__What to produce__
No pictures go in the copy; everything else in the records below must be output exactly.

__Supplied records__

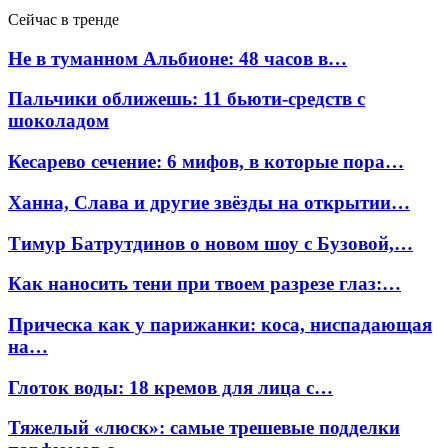
Сейчас в тренде
Не в туманном Альбионе: 48 часов в…
Пальчики оближешь: 11 бьюти-средств с
шоколадом
Кесарево сечение: 6 мифов, в которые пора…
Ханна, Слава и другие звёзды на открытии…
Тимур Батрутдинов о новом шоу с Бузовой,…
Как наносить тени при твоем разрезе глаз:…
Прическа как у парижанки: коса, ниспадающая
на…
Глоток воды: 18 кремов для лица с…
Тяжелый «люск»: самые трешевые подделки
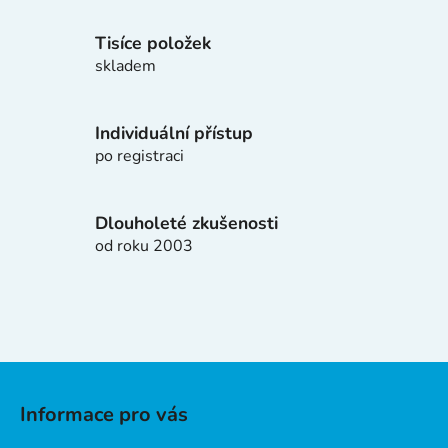
c
í
Tisíce položek
p
skladem
r
v
k
Individuální přístup
y
po registraci
v
ý
p
Dlouholeté zkušenosti
i
od roku 2003
s
u
Z
á
Informace pro vás
p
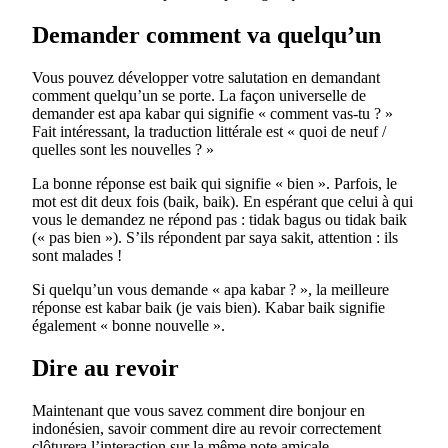
Demander comment va quelqu’un
Vous pouvez développer votre salutation en demandant
comment quelqu’un se porte. La façon universelle de
demander est apa kabar qui signifie « comment vas-tu ? »
Fait intéressant, la traduction littérale est « quoi de neuf /
quelles sont les nouvelles ? »
La bonne réponse est baik qui signifie « bien ». Parfois, le
mot est dit deux fois (baik, baik). En espérant que celui à qui
vous le demandez ne répond pas : tidak bagus ou tidak baik
(« pas bien »). S’ils répondent par saya sakit, attention : ils
sont malades !
Si quelqu’un vous demande « apa kabar ? », la meilleure
réponse est kabar baik (je vais bien). Kabar baik signifie
également « bonne nouvelle ».
Dire au revoir
Maintenant que vous savez comment dire bonjour en
indonésien, savoir comment dire au revoir correctement
clôturera l’interaction sur la même note amicale.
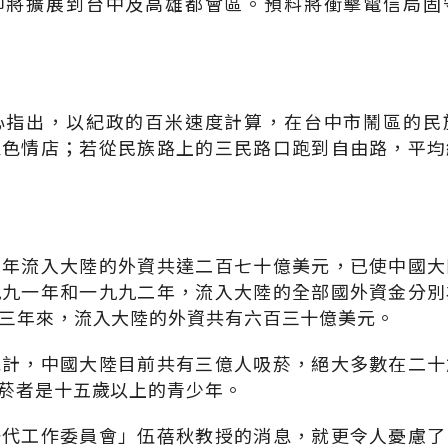
即將擴展到台中及高雄都會區。預料將衝擊電信局固
心指出，以紀政的百米速度計算，在台中市鬧區的民
家色情店；若從民族路上的三民路口跑到自由路，平均
去年流入大陸的外資共達二百七十億美元，已使中國大
九九一年和一九九二年，流入大陸的全部國外資金分別
三年來，流入大陸的外資共有六百三十億美元。
統計，中國大陸目前共有三億人吸菸，絕大多數在二十
菸者是十五歲以上的青少年。
一代工作委員會」伍蓓秋教授的消息，就更令人憂慮了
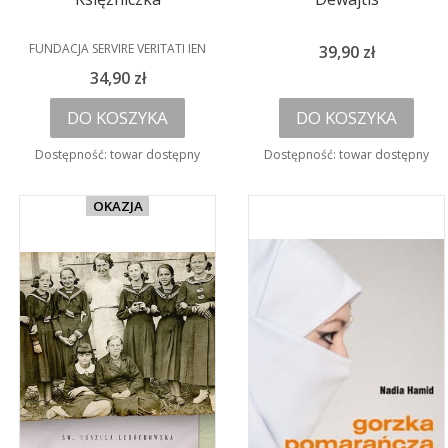
PRODUCENT
FUNDACJA SERVIRE VERITATI IEN
Cena
39,90 zł
Cena
34,90 zł
DO KOSZYKA
DO KOSZYKA
Dostępność:
towar dostępny
Dostępność:
towar dostępny
OKAZJA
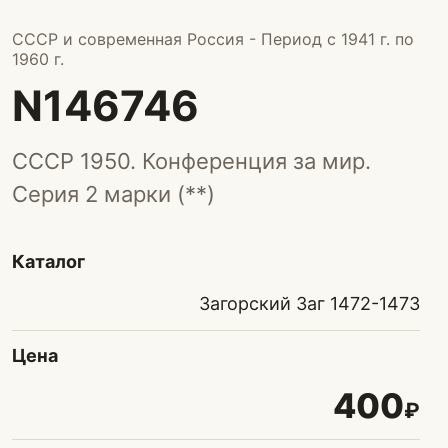
СССР и современная Россия - Период с 1941 г. по
1960 г.
N146746
СССР 1950. Конференция за мир.
Серия 2 марки (**)
Каталог
Загорский Заг 1472-1473
Цена
400
₽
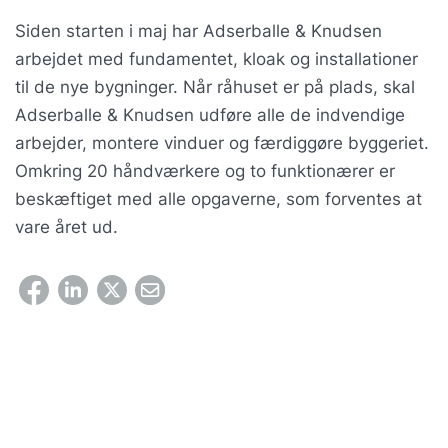
Siden starten i maj har Adserballe & Knudsen
arbejdet med fundamentet, kloak og installationer
til de nye bygninger. Når råhuset er på plads, skal
Adserballe & Knudsen udføre alle de indvendige
arbejder, montere vinduer og færdiggøre byggeriet.
Omkring 20 håndværkere og to funktionærer er
beskæftiget med alle opgaverne, som forventes at
vare året ud.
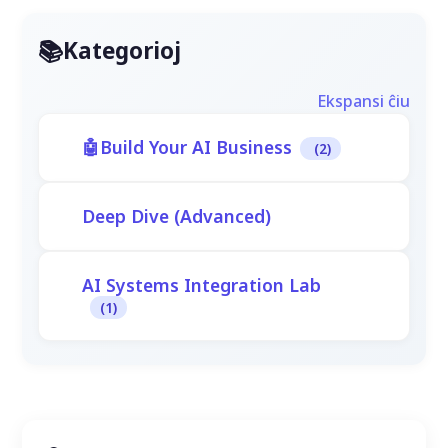
Kategorioj
Ekspansi ĉiu
Build Your AI Business
(2)
Deep Dive (Advanced)
AI Systems Integration Lab
(1)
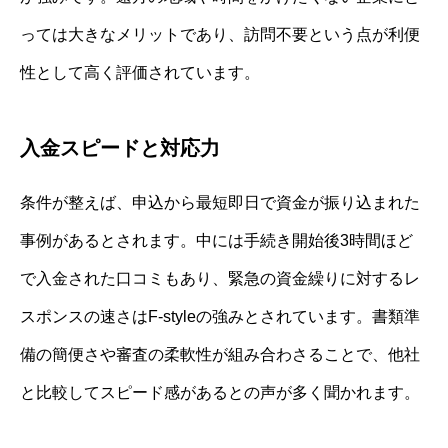
っては大きなメリットであり、訪問不要という点が利便
性として高く評価されています。
入金スピードと対応力
条件が整えば、申込から最短即日で資金が振り込まれた
事例があるとされます。中には手続き開始後3時間ほど
で入金された口コミもあり、緊急の資金繰りに対するレ
スポンスの速さはF-styleの強みとされています。書類準
備の簡便さや審査の柔軟性が組み合わさることで、他社
と比較してスピード感があるとの声が多く聞かれます。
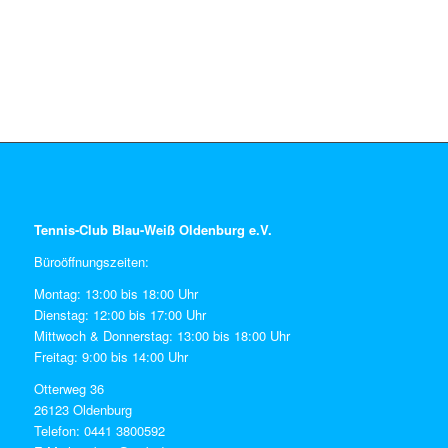
Tennis-Club Blau-Weiß Oldenburg e.V.
Büroöffnungszeiten:
Montag: 13:00 bis 18:00 Uhr
Dienstag: 12:00 bis 17:00 Uhr
Mittwoch & Donnerstag: 13:00 bis 18:00 Uhr
Freitag: 9:00 bis 14:00 Uhr
Otterweg 36
26123 Oldenburg
Telefon: 0441 3800592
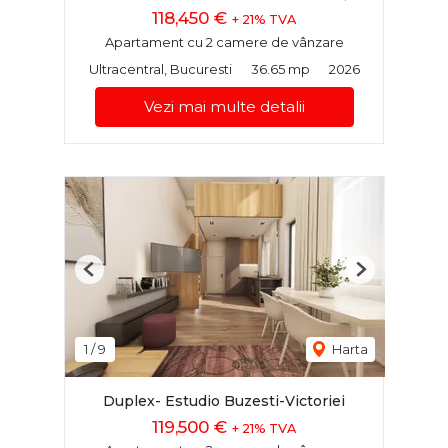
118,450 €
+ 21% TVA
Apartament cu 2 camere de vânzare
Ultracentral, Bucuresti
36.65 mp
2026
Vezi mai multe detalii
Previous
Next
1
/
9
Harta
Duplex- Estudio Buzesti-Victoriei
119,500 €
+ 21% TVA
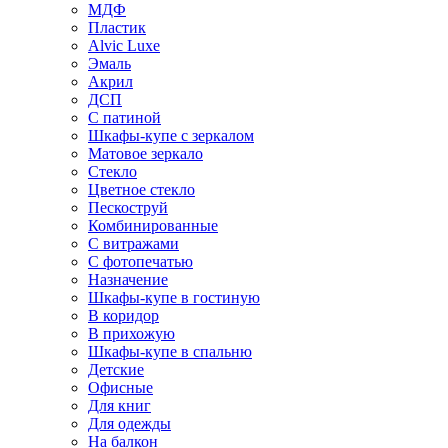
МДФ
Пластик
Alvic Luxe
Эмаль
Акрил
ДСП
С патиной
Шкафы-купе с зеркалом
Матовое зеркало
Стекло
Цветное стекло
Пескоструй
Комбинированные
С витражами
С фотопечатью
Назначение
Шкафы-купе в гостиную
В коридор
В прихожую
Шкафы-купе в спальню
Детские
Офисные
Для книг
Для одежды
На балкон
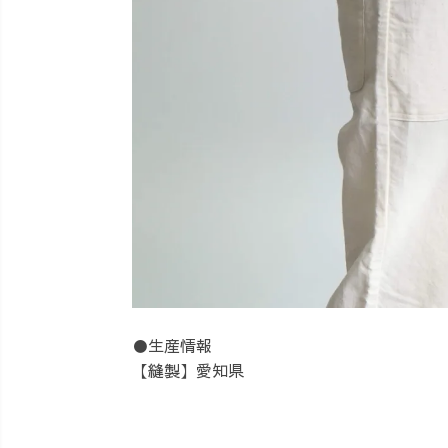
●生産情報
【縫製】愛知県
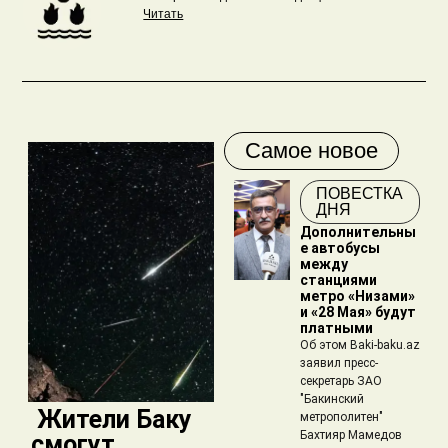
Читать
Самое новое
ПОВЕСТКА
ДНЯ
Дополнительны
е автобусы
между
станциями
метро «Низами»
и «28 Мая» будут
платными
Об этом Baki-baku.az
заявил пресс-
секретарь ЗАО
"Бакинский
​ Жители Баку
метрополитен"
Бахтияр Мамедов
смогут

__Result for this task__
Сейчас в тренде
Не в туманном Альбионе: 48 часов в…
Пальчики оближешь: 11 бьюти-средств с
шоколадом
Кесарево сечение: 6 мифов, в которые пора…
Ханна, Слава и другие звёзды на открытии…
Тимур Батрутдинов о новом шоу с Бузовой,…
Как наносить тени при твоем разрезе глаз:…
Прическа как у парижанки: коса, ниспадающая
на…
Глоток воды: 18 кремов для лица с…
Тяжелый «люск»: самые трешевые подделки
c
í
Tisíce položek
p
skladem
r
v
k
Individuální přístup
y
po registraci
v
ý
p
Dlouholeté zkušenosti
i
od roku 2003
s
u
Z
á
Informace pro vás
p
Demander comment va quelqu’un
Vous pouvez développer votre salutation en demandant
comment quelqu’un se porte. La façon universelle de
demander est apa kabar qui signifie « comment vas-tu ? »
Fait intéressant, la traduction littérale est « quoi de neuf /
quelles sont les nouvelles ? »
La bonne réponse est baik qui signifie « bien ». Parfois, le
mot est dit deux fois (baik, baik). En espérant que celui à qui
vous le demandez ne répond pas : tidak bagus ou tidak baik
(« pas bien »). S’ils répondent par saya sakit, attention : ils
sont malades !
Si quelqu’un vous demande « apa kabar ? », la meilleure
réponse est kabar baik (je vais bien). Kabar baik signifie
également « bonne nouvelle ».
Dire au revoir
Maintenant que vous savez comment dire bonjour en
indonésien, savoir comment dire au revoir correctement
clôturera l’interaction sur la même note amicale.
即將擴展到台中及高雄都會區。預料將衝擊電信局固
心指出，以紀政的百米速度計算，在台中市鬧區的民
家色情店；若從民族路上的三民路口跑到自由路，平均
去年流入大陸的外資共達二百七十億美元，已使中國大
九九一年和一九九二年，流入大陸的全部國外資金分別
三年來，流入大陸的外資共有六百三十億美元。
統計，中國大陸目前共有三億人吸菸，絕大多數在二十
菸者是十五歲以上的青少年。
一代工作委員會」伍蓓秋教授的消息，就更令人憂慮了
PRODUCENT
FUNDACJA SERVIRE VERITATI IEN
Cena
39,90 zł
Cena
34,90 zł
DO KOSZYKA
DO KOSZYKA
Dostępność:
towar dostępny
Dostępność:
towar dostępny
OKAZJA
СССР и современная Россия - Период с 1941 г. по
1960 г.
N146746
СССР 1950. Конференция за мир.
Серия 2 марки (**)
Каталог
Загорский Заг 1472-1473
Цена
400
₽
Siden starten i maj har Adserballe & Knudsen
arbejdet med fundamentet, kloak og installationer
til de nye bygninger. Når råhuset er på plads, skal
Adserballe & Knudsen udføre alle de indvendige
arbejder, montere vinduer og færdiggøre byggeriet.
Omkring 20 håndværkere og to funktionærer er
beskæftiget med alle opgaverne, som forventes at
vare året ud.
Kategorioj
Ekspansi ĉiu
Build Your AI Business
(2)
Deep Dive (Advanced)
AI Systems Integration Lab
(1)
っては大きなメリットであり、訪問不要という点が利便
性として高く評価されています。
入金スピードと対応力
条件が整えば、申込から最短即日で資金が振り込まれた
事例があるとされます。中には手続き開始後3時間ほど
で入金された口コミもあり、緊急の資金繰りに対するレ
スポンスの速さはF-styleの強みとされています。書類準
備の簡便さや審査の柔軟性が組み合わさることで、他社
と比較してスピード感があるとの声が多く聞かれます。
Tennis-Club Blau-Weiß Oldenburg e.V.
Büroöffnungszeiten:
Montag: 13:00 bis 18:00 Uhr
Dienstag: 12:00 bis 17:00 Uhr
Mittwoch & Donnerstag: 13:00 bis 18:00 Uhr
Freitag: 9:00 bis 14:00 Uhr
Otterweg 36
26123 Oldenburg
Telefon: 0441 3800592
118,450 €
+ 21% TVA
Apartament cu 2 camere de vânzare
Ultracentral, Bucuresti
36.65 mp
2026
Vezi mai multe detalii
Previous
Next
1
/
9
Harta
Duplex- Estudio Buzesti-Victoriei
119,500 €
+ 21% TVA
МДФ
Пластик
Alvic Luxe
Эмаль
Акрил
ДСП
С патиной
Шкафы-купе с зеркалом
Матовое зеркало
Стекло
Цветное стекло
Пескоструй
Комбинированные
С витражами
С фотопечатью
Назначение
Шкафы-купе в гостиную
В коридор
В прихожую
Шкафы-купе в спальню
Детские
Офисные
Для книг
Для одежды
На балкон
●生産情報
【縫製】愛知県
Читать
Самое новое
ПОВЕСТКА
ДНЯ
Дополнительны
е автобусы
между
станциями
метро «Низами»
и «28 Мая» будут
платными
Об этом Baki-baku.az
заявил пресс-
секретарь ЗАО
"Бакинский
​ Жители Баку
метрополитен"
Бахтияр Мамедов
смогут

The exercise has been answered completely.